Information supplied:
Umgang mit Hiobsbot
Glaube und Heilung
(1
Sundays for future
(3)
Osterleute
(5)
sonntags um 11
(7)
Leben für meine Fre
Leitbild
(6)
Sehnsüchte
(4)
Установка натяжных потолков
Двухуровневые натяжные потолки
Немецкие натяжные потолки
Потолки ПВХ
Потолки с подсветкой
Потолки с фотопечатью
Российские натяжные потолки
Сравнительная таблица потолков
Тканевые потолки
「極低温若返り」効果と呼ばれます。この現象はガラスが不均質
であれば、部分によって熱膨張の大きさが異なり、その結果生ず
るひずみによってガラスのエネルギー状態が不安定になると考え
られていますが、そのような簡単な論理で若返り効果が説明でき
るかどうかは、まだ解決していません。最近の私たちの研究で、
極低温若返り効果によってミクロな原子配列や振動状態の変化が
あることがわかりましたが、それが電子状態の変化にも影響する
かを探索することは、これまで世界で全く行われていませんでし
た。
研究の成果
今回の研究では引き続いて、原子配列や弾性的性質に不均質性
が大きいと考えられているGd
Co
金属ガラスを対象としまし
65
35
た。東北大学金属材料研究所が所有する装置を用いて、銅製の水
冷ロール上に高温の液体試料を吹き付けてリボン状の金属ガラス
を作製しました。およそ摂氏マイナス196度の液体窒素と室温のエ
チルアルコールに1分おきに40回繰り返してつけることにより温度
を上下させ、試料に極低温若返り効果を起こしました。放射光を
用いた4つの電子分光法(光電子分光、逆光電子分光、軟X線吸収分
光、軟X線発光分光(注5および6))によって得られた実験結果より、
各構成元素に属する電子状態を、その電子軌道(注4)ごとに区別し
==
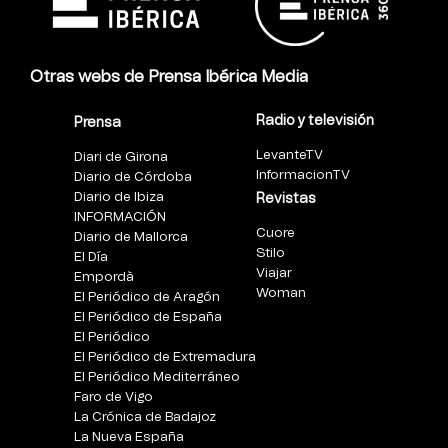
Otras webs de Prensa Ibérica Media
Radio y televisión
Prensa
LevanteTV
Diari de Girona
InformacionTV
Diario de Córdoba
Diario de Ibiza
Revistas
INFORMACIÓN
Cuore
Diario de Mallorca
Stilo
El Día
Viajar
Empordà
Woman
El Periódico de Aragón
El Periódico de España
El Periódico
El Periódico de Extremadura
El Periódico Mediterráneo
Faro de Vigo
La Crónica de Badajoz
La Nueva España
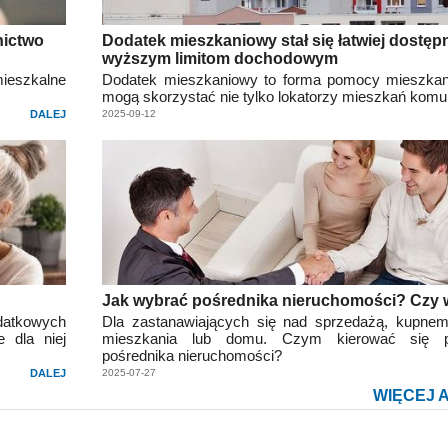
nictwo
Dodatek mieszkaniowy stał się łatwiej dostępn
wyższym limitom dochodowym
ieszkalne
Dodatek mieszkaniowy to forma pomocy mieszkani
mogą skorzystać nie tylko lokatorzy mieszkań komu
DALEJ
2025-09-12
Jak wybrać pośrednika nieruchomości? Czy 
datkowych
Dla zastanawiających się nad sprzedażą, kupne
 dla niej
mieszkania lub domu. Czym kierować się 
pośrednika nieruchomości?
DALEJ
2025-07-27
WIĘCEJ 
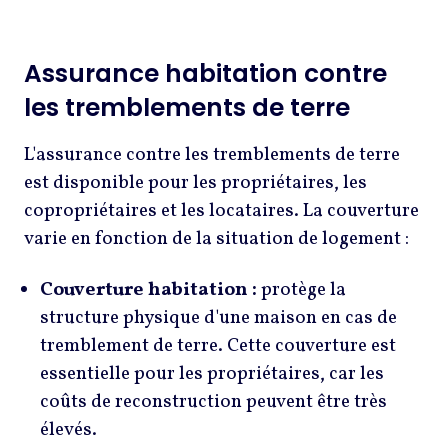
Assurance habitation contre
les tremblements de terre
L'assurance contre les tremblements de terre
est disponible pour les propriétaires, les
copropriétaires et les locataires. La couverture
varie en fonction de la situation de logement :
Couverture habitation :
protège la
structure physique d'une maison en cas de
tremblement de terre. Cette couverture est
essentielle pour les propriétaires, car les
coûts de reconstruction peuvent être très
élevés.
--
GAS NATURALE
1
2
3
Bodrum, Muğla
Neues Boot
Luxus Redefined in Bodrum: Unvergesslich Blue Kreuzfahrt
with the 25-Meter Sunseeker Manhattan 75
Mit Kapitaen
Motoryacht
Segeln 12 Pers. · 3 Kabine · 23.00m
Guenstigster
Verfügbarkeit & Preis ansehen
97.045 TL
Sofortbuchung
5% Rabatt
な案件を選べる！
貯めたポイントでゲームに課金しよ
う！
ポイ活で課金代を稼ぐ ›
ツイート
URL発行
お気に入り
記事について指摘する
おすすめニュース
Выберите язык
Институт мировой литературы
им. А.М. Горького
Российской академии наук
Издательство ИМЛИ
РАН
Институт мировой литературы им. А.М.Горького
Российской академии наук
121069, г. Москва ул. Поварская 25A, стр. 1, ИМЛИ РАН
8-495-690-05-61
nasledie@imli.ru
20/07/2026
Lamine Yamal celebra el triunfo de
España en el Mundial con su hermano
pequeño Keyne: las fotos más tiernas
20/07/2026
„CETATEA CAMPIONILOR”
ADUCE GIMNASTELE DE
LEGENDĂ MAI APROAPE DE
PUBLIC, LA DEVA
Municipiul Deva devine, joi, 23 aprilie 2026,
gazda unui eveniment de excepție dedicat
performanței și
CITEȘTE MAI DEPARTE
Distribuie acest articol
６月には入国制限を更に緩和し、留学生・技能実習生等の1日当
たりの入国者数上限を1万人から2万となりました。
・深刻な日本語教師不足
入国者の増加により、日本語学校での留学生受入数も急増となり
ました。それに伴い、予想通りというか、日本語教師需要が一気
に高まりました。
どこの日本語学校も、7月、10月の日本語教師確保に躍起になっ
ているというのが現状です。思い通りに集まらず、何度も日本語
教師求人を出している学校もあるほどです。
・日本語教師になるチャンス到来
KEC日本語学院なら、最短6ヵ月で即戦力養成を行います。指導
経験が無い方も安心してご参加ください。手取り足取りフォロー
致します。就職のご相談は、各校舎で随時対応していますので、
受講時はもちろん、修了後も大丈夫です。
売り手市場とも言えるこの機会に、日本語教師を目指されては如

What to do: In the data above, find the line with "が大きいと考えられているGd" and the line with "各構成元素に属する電子状態を、その電子軌道(注4)ごとに区別し". Retype both, plus every line between them, exactly.

Answer box:
が大きいと考えられているGd
Co
金属ガラスを対象としまし
65
35
た。東北大学金属材料研究所が所有する装置を用いて、銅製の水
冷ロール上に高温の液体試料を吹き付けてリボン状の金属ガラス
を作製しました。およそ摂氏マイナス196度の液体窒素と室温のエ
チルアルコールに1分おきに40回繰り返してつけることにより温度
を上下させ、試料に極低温若返り効果を起こしました。放射光を
用いた4つの電子分光法(光電子分光、逆光電子分光、軟X線吸収分
光、軟X線発光分光(注5および6))によって得られた実験結果より、
各構成元素に属する電子状態を、その電子軌道(注4)ごとに区別し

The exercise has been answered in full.